Wat rest is de publicitaire druk die zo’n claim genereert en de dreiging van hoge proceskosten die een onderneming als Trafigura dwingen tot een schikking. Of die schikking afdoende bevrediging biedt is een vraag die per geval anders beantwoord zal worden. In complexe zaken met veel benadeelden blijft altijd de vraag hoe en aan wie welke bedragen uitgekeerd moeten worden. Daarnaast gaat een schikking vrijwel nooit gepaard met een schuldbekentenis, waardoor slachtoffers een vorm van genoegdoening wordt onthouden. Dit blijkt ook in de Probo Koala-zaken: noch in de schikking met de Ivoriaanse overheid, noch in de Nederlandse zaken, noch in de Engelse civiele zaak wordt formeel vastgesteld dat Trafigura of één van de leidinggevenden verantwoordelijkheid draagt voor het letsel van de Ivoriaanse slachtoffers.
Concluderend kan dus gesteld worden dat de Probo Koala-ramp laat zien hoeveel moeite het recht heeft met het alloceren van verantwoordelijkheden bij complexe, transnationale zaken met grote gevolgen voor mens en milieu.
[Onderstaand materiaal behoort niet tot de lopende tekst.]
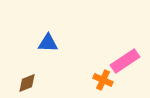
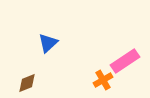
blue triangle: rotated 45 degrees counterclockwise
orange cross: rotated 36 degrees clockwise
Zowel het nationale strafrecht van de verschillende betrokken staten, als het nationale onrechtmatige daadsrecht kunnen slechts delen van de verantwoordelijkheidsketen bestrijken, beperkt door rechtsmacht van de strafrechter aan de ene kant en praktische problemen bij zowel procesvertegenwoordiging als bewijsvoering aan de andere kant. Hierdoor ontstaat een lappendeken van procedures en beslissingen. In het slechtste geval vallen de directe slachtoffers daarbij tussen de wal en het schip en blijft het wachten op vergoeding van hun schade. In dat opzicht is de Probo Koala-zaak, nu bijna tien jaar later, nog steeds onvoltooid verleden tijd.